EXERCISE AIM: Go through the entries below and return every line that contains "rear".

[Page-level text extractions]
+++++

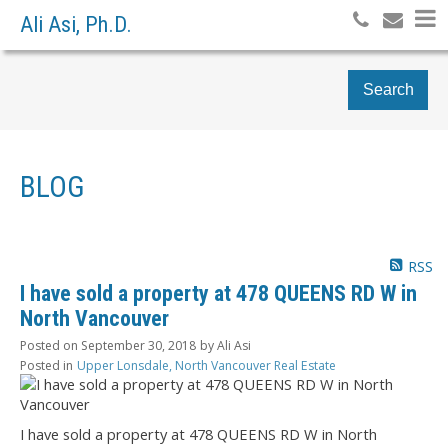
Ali Asi, Ph.D.
Search
BLOG
RSS
I have sold a property at 478 QUEENS RD W in
North Vancouver
Posted on
September 30, 2018
by
Ali Asi
Posted in
Upper Lonsdale, North Vancouver Real Estate
I have sold a property at 478 QUEENS RD W in North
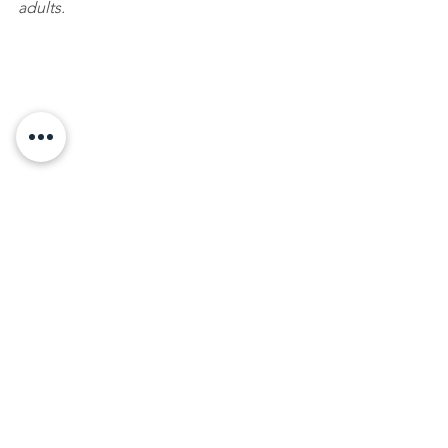
adults.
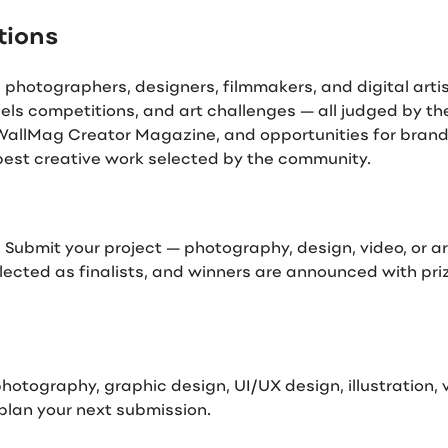
tions
otographers, designers, filmmakers, and digital artists
els competitions, and art challenges — all judged by t
e WallMag Creator Magazine, and opportunities for bran
 best creative work selected by the community.
 Submit your project — photography, design, video, or a
ected as finalists, and winners are announced with prize
otography, graphic design, UI/UX design, illustration,
lan your next submission.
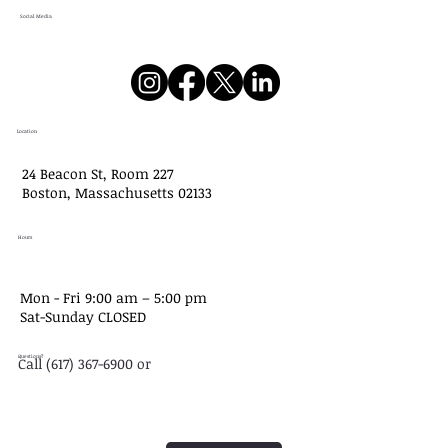
Social Media
Location
24 Beacon St, Room 227
Boston, Massachusetts 02133
Hours
Mon - Fri 9:00 am – 5:00 pm
Sat-​Sunday CLOSED
Questions?
Call (617) 367-6900 or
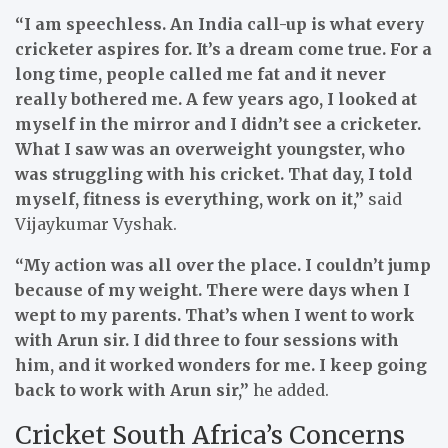
“I am speechless. An India call-up is what every
cricketer aspires for. It’s a dream come true. For a
long time, people called me fat and it never
really bothered me. A few years ago, I looked at
myself in the mirror and I didn’t see a cricketer.
What I saw was an overweight youngster, who
was struggling with his cricket. That day, I told
myself, fitness is everything, work on it,”
said
Vijaykumar Vyshak.
“My action was all over the place. I couldn’t jump
because of my weight. There were days when I
wept to my parents. That’s when I went to work
with Arun sir. I did three to four sessions with
him, and it worked wonders for me. I keep going
back to work with Arun sir,”
he added.
Cricket South Africa’s Concerns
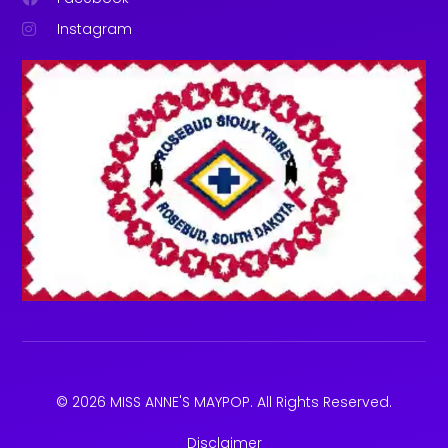
Instagram
© 2026 MISS ANNE'S MAYPOP. All Rights Reserved.
Disclaimer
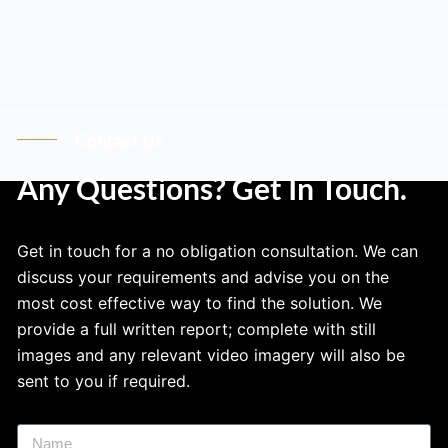
Contact Us
Any Questions? Get In Touch.
Get in touch for a no obligation consultation. We can
discuss your requirements and advise you on the
most cost effective way to find the solution. We
provide a full written report; complete with still
images and any relevant video imagery will also be
sent to you if required.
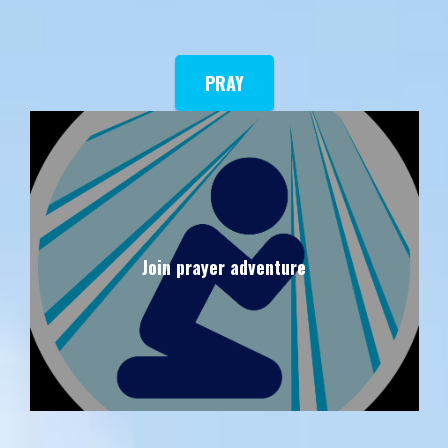
PRAY
Join prayer adventure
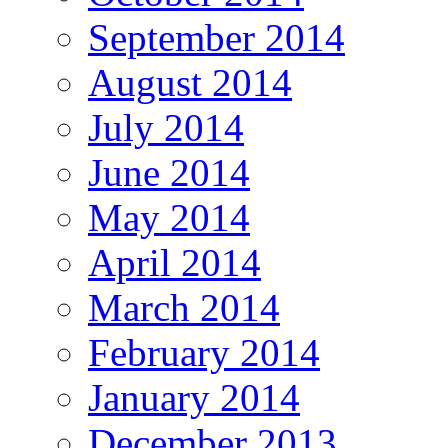
September 2014
August 2014
July 2014
June 2014
May 2014
April 2014
March 2014
February 2014
January 2014
December 2013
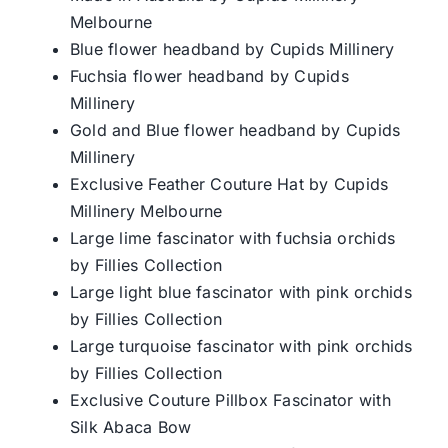
Melbourne
Blue flower headband by Cupids Millinery
Fuchsia flower headband by Cupids
Millinery
Gold and Blue flower headband by Cupids
Millinery
Exclusive Feather Couture Hat by Cupids
Millinery Melbourne
Large lime fascinator with fuchsia orchids
by Fillies Collection
Large light blue fascinator with pink orchids
by Fillies Collection
Large turquoise fascinator with pink orchids
by Fillies Collection
Exclusive Couture Pillbox Fascinator with
Silk Abaca Bow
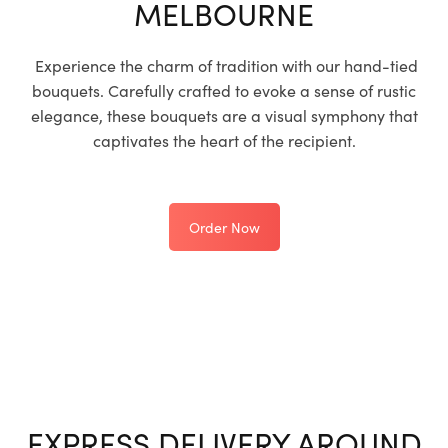
MELBOURNE
Experience the charm of tradition with our hand-tied
bouquets. Carefully crafted to evoke a sense of rustic
elegance, these bouquets are a visual symphony that
captivates the heart of the recipient.
Order Now
EXPRESS DELIVERY AROUND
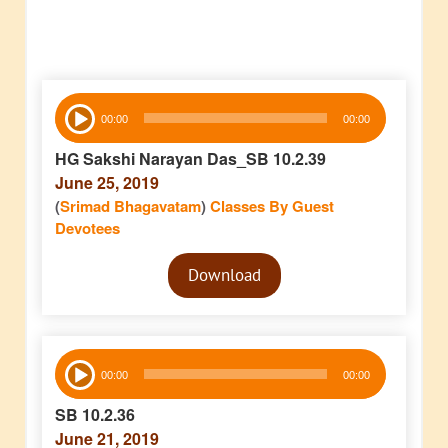
Audio
00:00
00:00
Player
HG Sakshi Narayan Das_SB 10.2.39
June 25, 2019
(
Srimad Bhagavatam
)
Classes By Guest
Devotees
Audio
Download
Player
Audio
00:00
00:00
Player
SB 10.2.36
June 21, 2019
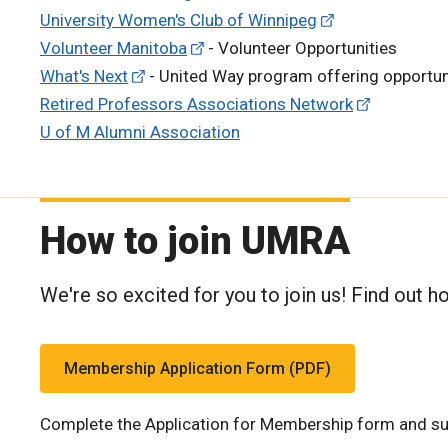
University Women's Club of Winnipeg
Volunteer Manitoba
- Volunteer Opportunities
What's Next
- United Way program offering opportuni
Retired Professors Associations Network
U of M Alumni Association
How to join UMRA
We're so excited for you to join us! Find out h
Membership Application Form (PDF)
Complete the Application for Membership form and su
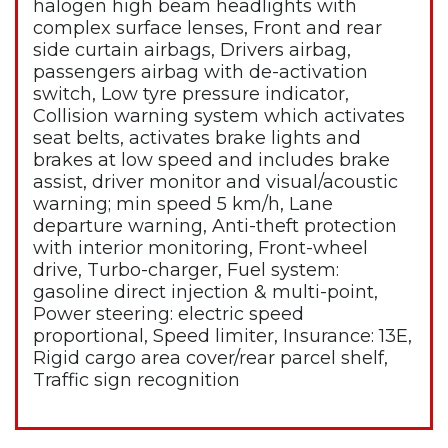
halogen high beam headlights with
complex surface lenses, Front and rear
side curtain airbags, Drivers airbag,
passengers airbag with de-activation
switch, Low tyre pressure indicator,
Collision warning system which activates
seat belts, activates brake lights and
brakes at low speed and includes brake
assist, driver monitor and visual/acoustic
warning; min speed 5 km/h, Lane
departure warning, Anti-theft protection
with interior monitoring, Front-wheel
drive, Turbo-charger, Fuel system:
gasoline direct injection & multi-point,
Power steering: electric speed
proportional, Speed limiter, Insurance: 13E,
Rigid cargo area cover/rear parcel shelf,
Traffic sign recognition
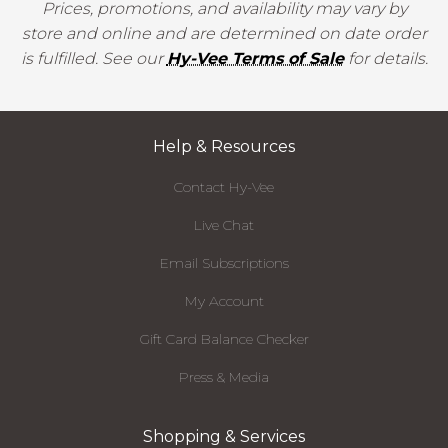
Prices, promotions, and availability may vary by
store and online and are determined on date order
is fulfilled. See our
Hy-Vee Terms of Sale
for details.
Help & Resources
Contact Hy-Vee
Live Chat
Email Subscriptions
My Account
Gift Card Balance Checker
Press & Media
Shopping & Services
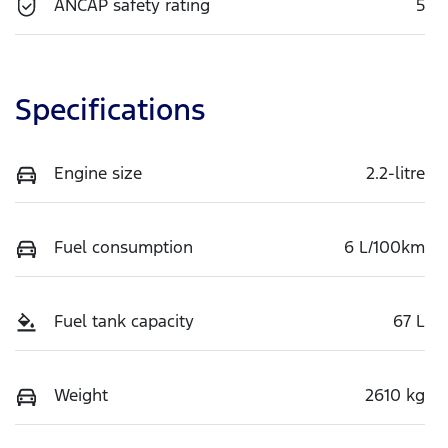
ANCAP safety rating
5
Specifications
Engine size
2.2-litre
Fuel consumption
6 L/100km
Fuel tank capacity
67 L
Weight
2610 kg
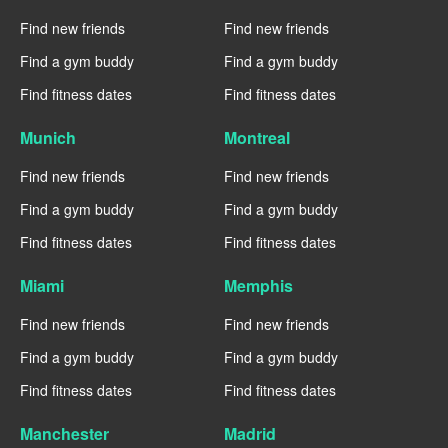
Find new friends
Find new friends
Find a gym buddy
Find a gym buddy
Find fitness dates
Find fitness dates
Munich
Montreal
Find new friends
Find new friends
Find a gym buddy
Find a gym buddy
Find fitness dates
Find fitness dates
Miami
Memphis
Find new friends
Find new friends
Find a gym buddy
Find a gym buddy
Find fitness dates
Find fitness dates
Manchester
Madrid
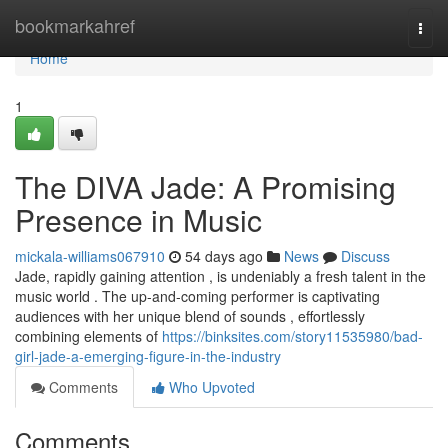
Home
bookmarkahref
Togg
navi
Home
1
The DIVA Jade: A Promising
Presence in Music
mickala-williams067910
54 days ago
News
Discuss
Jade, rapidly gaining attention , is undeniably a fresh talent in the
music world . The up-and-coming performer is captivating
audiences with her unique blend of sounds , effortlessly
combining elements of
https://binksites.com/story11535980/bad-
girl-jade-a-emerging-figure-in-the-industry
Comments
Who Upvoted
Comments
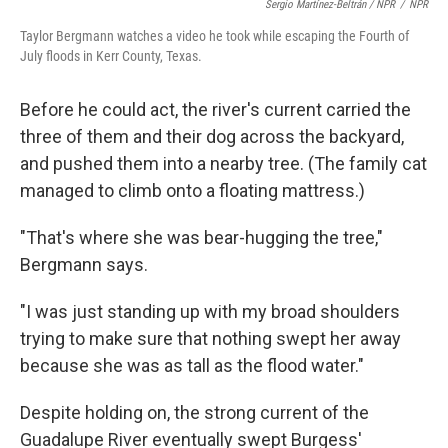
Sergio Martínez-Beltrán / NPR
/
NPR
Taylor Bergmann watches a video he took while escaping the Fourth of
July floods in Kerr County, Texas.
Before he could act, the river's current carried the
three of them and their dog across the backyard,
and pushed them into a nearby tree. (The family cat
managed to climb onto a floating mattress.)
"That's where she was bear-hugging the tree,"
Bergmann says.
"I was just standing up with my broad shoulders
trying to make sure that nothing swept her away
because she was as tall as the flood water."
Despite holding on, the strong current of the
Guadalupe River eventually swept Burgess'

+++++

FINAL ANSWER:
complex surface lenses, Front and rear
Rigid cargo area cover/rear parcel shelf,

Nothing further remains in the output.